Depuis l’audit de pays réalisé par le Bureau de l’Inspecteur général en 2017, le Secrétariat a travaillé avec le récipiendaire principal à la mise en œuvre des actions convenues de la direction recommandées. Il s’agit notamment de renforcer certains aspects du mécanisme étatique de chaîne d’approvisionnement.

La subvention paludisme, d’une plus grande envergure que la subvention VIH, connaît moins de problèmes du fait qu’elle est appuyée par PMI et est coordonnée de manière efficace par le programme de lutte contre la maladie du ministère de la Santé.

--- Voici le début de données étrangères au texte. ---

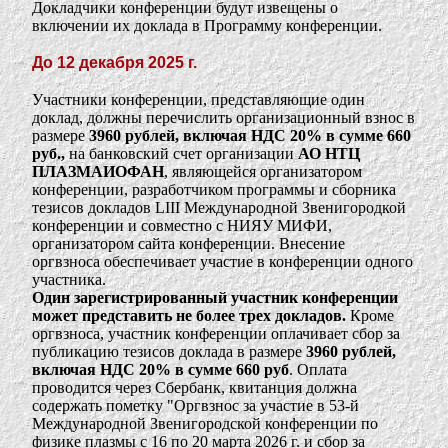
Докладчики конференции будут извещены о
включении их доклада в Программу конференции.
До 12 декабря 2025 г.
Участники конференции, представляющие один
доклад, должны перечислить организационный взнос в
размере
3960 рублей, включая НДС 20% в сумме 660
руб.,
на банковский счет организации
АО НТЦ
ПЛАЗМАИОФАН
, являющейся организатором
конференции, разработчиком программы и сборника
тезисов докладов LIII Международной Звенигородкой
конференции и совместно с НИЯУ МИФИ,
организатором сайта конференции. Внесение
оргвзноса обеспечивает участие в конференции одного
участника.
Один зарегистрированный участник конференции
может представить не более трех докладов.
Кроме
оргвзноса, участник конференции оплачивает сбор за
публикацию тезисов доклада в размере
3960 рублей,
включая НДС 20% в сумме 660 руб
. Оплата
проводится через Сбербанк, квитанция должна
содержать пометку "Оргвзнос за участие в 53-й
Международной Звенигородской конференции по
физике плазмы с 16 по 20 марта 2026 г. и сбор за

Leçons tirées et occasions manquées

La Guinée est un contexte d’intervention difficile en raison de la faiblesse générale du système de santé et des récentes épidémies d’Ébola qui ont frappé le pays. Des preuves plus récentes de cette faiblesse sont mises en lumière dans la dernière enquête du Bureau de l’Inspecteur général en Guinée, où une ONG a fourni des données frauduleuses dans le cadre d’une étude biocomportementale intégrée, ainsi que des indicateurs trompeurs (voir l’article de l’OFM à ce sujet).

Il est plus que jamais nécessaire que la Guinée ait un plus grand sens de l’appropriation. Une telle évolution doit être appuyée par le Fonds mondial, au travers d’une application flexible de la politique de cofinancement, et par les autres partenaires. Dans ce contexte, le changement de récipiendaire principal et de direction de la gestion des subventions du Fonds mondial en Guinée semble être un pas dans la bonne direction. Le pays doit investir dans son système de santé, en choisissant un point de départ réaliste compte tenu de son contexte : un investissement dans des systèmes d’information sanitaire qui couvriraient la collecte de données et l’assurance qualité, ainsi que dans les prévisions, la quantification et l’entreposage des produits de santé, autant de bons candidats pour ce type d’investissements.